New York Post
With every passing day, the Trump administration’s effort to bring about an end to the war in Ukraine through a real estate-like deal, swapping land for peace, looks increasingly futile.
No amount of flattery or concessions to Russia can change the fact that Vladimir Putin is not interested simply in establishing control over some contested territories, supposedly populated by Russian speakers.
He wants to end Ukraine’s existence as an independent nation, capable of charting its own course without the Kremlin’s boot on its neck.
Earlier this week, Russia violated the partial ceasefire of attacks on energy infrastructure by bombing energy facilities in Kherson.
“Not long ago I said we’d grind [Ukraine] down,” Putin then declared on Friday, “now it looks like we’ll finish them off.”
Together with a relentless, daily pounding of Ukrainian cities, it should not be difficult for President Trump to see that he is dealing with an untrustworthy, bad-faith actor who must be stopped and deterred — not accommodated or befriended.
Yet, accommodation seems to be a preferred route for many in the administration, presumably including for President Trump’s special envoy to the Middle East, Steve Witkoff, now also in charge of negotiations with Russia.
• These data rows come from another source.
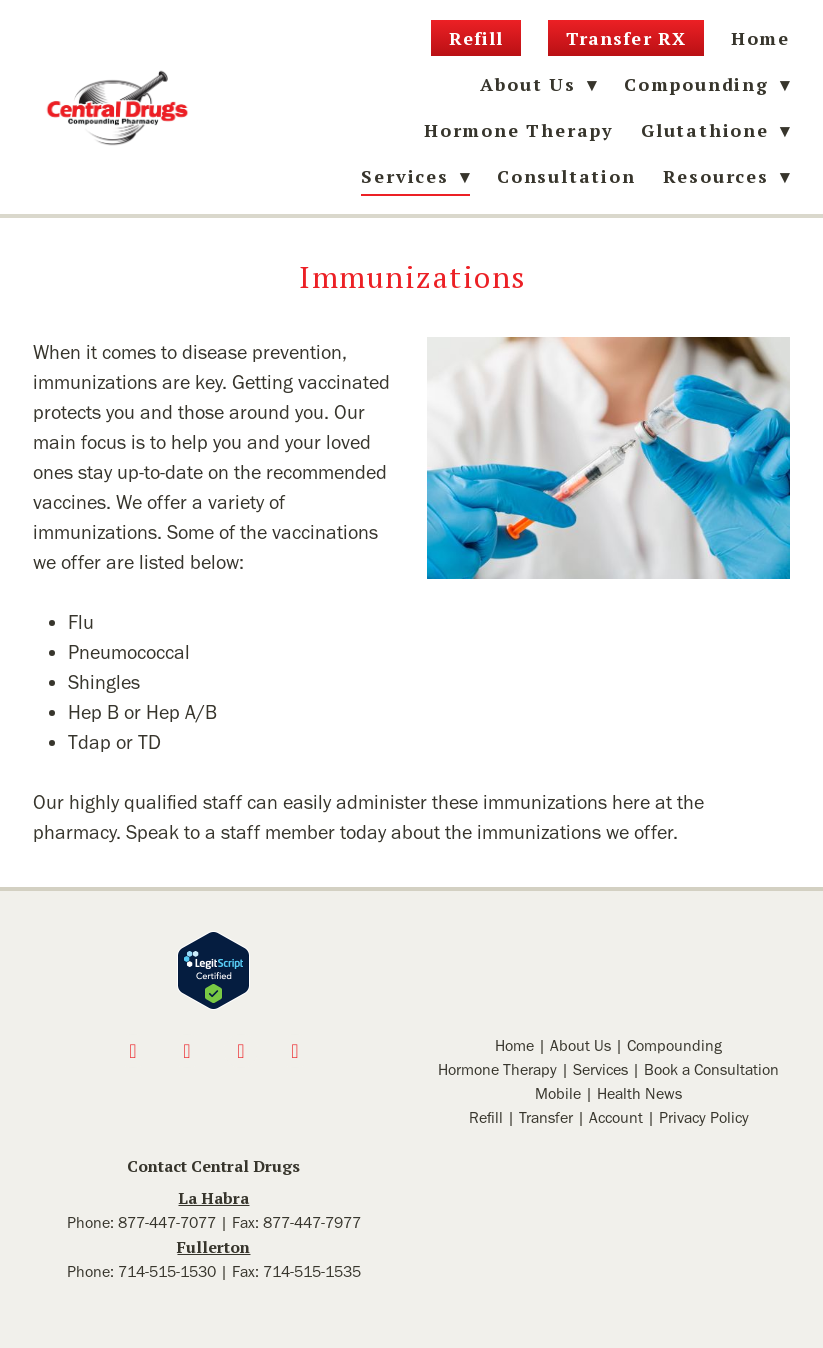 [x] (241, 1051)
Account (616, 1117)
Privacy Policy (704, 1117)
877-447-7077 (167, 1222)
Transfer (546, 1117)
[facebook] (133, 1051)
In the course of his interview with Tucker Carlson, Witkoff waxed lyrical about the putative affection that Putin, a reputed manipulator and former KGB officer, harbored for President Trump.
“When the president was shot,” he said, Putin supposedly “went to his local church and met with his priest and prayed” — before commissioning a “beautiful painting” of the US president.
Worse yet, any visible progress in the negotiations in Saudi Arabia seems to be coming at the price of significant US concessions to the Kremlin.
While Ukrainians accepted the idea of a partial ceasefire in the Black Sea essentially without conditions, US negotiators had to lure Russia by offering to restore Russian access to world grain and fertilizer markets — including by reconnecting Russian banks to the global, US dollar-dominated, financial system.
The war in Ukraine may sometimes seem static and thus pointless — but the picture from the battlefield hides its fundamental unsustainability for Russian public finances.
With deflated oil and gas revenue, a labor shortage, and interest rates above 20%, the Russian economy and its military production are bound to hit a wall in the coming year or two.
Bailing them out now, to produce a partial ceasefire or a peace deal that Putin will promptly break, is bad policy.
Nor is it true that Putin is doing “what anyone else would do,” as President Trump recently put it.
Russian authorities have abducted between 20,000 and 35,000 Ukrainian children to Russia, changing their names and dates of birth, indoctrinating them, and recruiting teenage boys into the Russian military.
Once again, Putin is not interested in land.
He is interested in turning Ukraine into an integral part of Russia, or its appendage — an obedient Belarus-like statelet under an autocratic pro-Kremlin leadership.
Hence the insistence, unfortunately embraced by some in the US administration, on an early election or a replacement of President Zelensky with a “transitional administration,” as Putin put it on Friday.292
Putin’s hand is weaker than it appears, and it is not too late for the Trump administration to change course.
Doing the same thing over and over and expecting different results, they say, is the definition of insanity.
In contrast, continuing in the current advances — promising a normalization of the US-Russia relationship or agreeing to the Kremlin’s increasingly brazen demands, including on the withdrawal of Western military support for Ukraine and ruling out a NATO-led peacekeeping force — only makes the United States look weak and ineffectual.